WHAT TO WORK ON → Write out only the lines from the line that holds "目前我国智能门锁普及率还很低" to the end of the listing below, inclusive, with the pictures omitted.

AVAILABLE DATA →
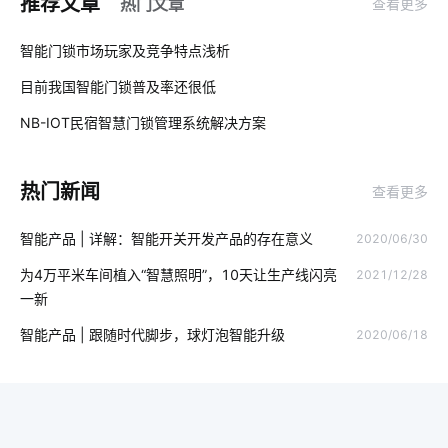
推荐文章
热门文章
查看更多
智能运营
食堂刷卡消费系统方案
智能照明系统优势
01
智能门锁市场玩家及竞争特点浅析
智能洗衣机为未来带来的变化
智能传感器厂家
目前我国智能门锁普及率还很低
02
智慧酒店客房方案
别墅智能家居系统
智能电饭煲控制系统
NB-IOT民宿智慧门锁管理系统解决方案
03
智能家居报警技术优势
指纹智能门锁安全性
热门新闻
查看更多
物联网企业解决方案
全球物联网
智能门锁的安全
智能产品 | 详解：智能开关开发产品的存在意义
2020/06/30
智慧用电设计方案
智慧用电案例分析
智慧暖通
智能设备
为4万平米车间植入“智慧照明”，10天让生产线闪亮
2021/12/28
智能家居具备这几个功能
儿童智能手表质量
一新
智慧用电应用场景
智能家居系统实用功能
智能产品 | 跟随时代脚步，球灯泡智能升级
2020/06/18
智能门锁是怎样影响未来的生活
智慧农业硬件系统
工业生产智能化
穿戴设备芯片特点
IoT安全吗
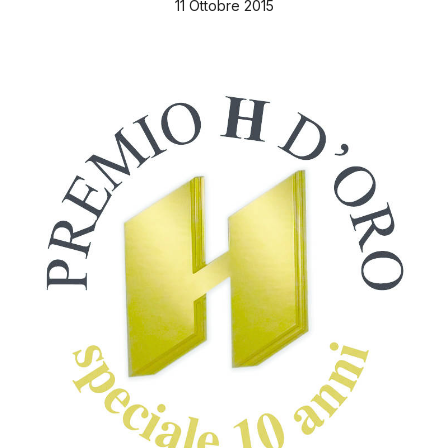
11 Ottobre 2015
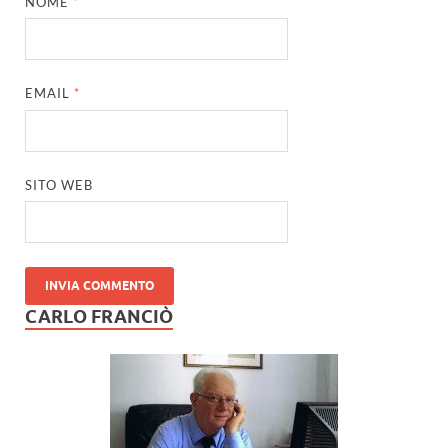
NOME
*
EMAIL
*
SITO WEB
CARLO FRANCIÒ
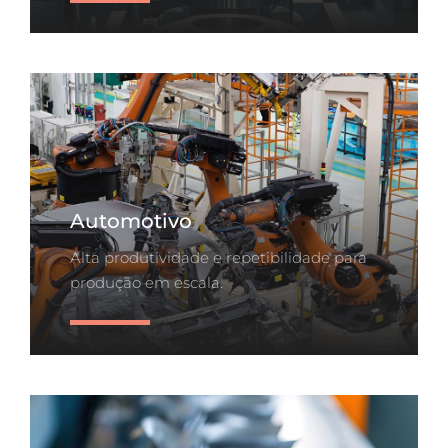
Automotivo
Alta produtividade e repetibilidade para
produção em escala.
Saiba Mais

OUTPUT →
目前我国智能门锁普及率还很低
02
智慧酒店客房方案
别墅智能家居系统
智能电饭煲控制系统
NB-IOT民宿智慧门锁管理系统解决方案
03
智能家居报警技术优势
指纹智能门锁安全性
热门新闻
查看更多
物联网企业解决方案
全球物联网
智能门锁的安全
智能产品 | 详解：智能开关开发产品的存在意义
2020/06/30
智慧用电设计方案
智慧用电案例分析
智慧暖通
智能设备
为4万平米车间植入“智慧照明”，10天让生产线闪亮
2021/12/28
智能家居具备这几个功能
儿童智能手表质量
一新
智慧用电应用场景
智能家居系统实用功能
智能产品 | 跟随时代脚步，球灯泡智能升级
2020/06/18
智能门锁是怎样影响未来的生活
智慧农业硬件系统
工业生产智能化
穿戴设备芯片特点
IoT安全吗
11 Ottobre 2015
NOME
*
EMAIL
*
SITO WEB
CARLO FRANCIÒ
Automotivo
Alta produtividade e repetibilidade para
produção em escala.
Saiba Mais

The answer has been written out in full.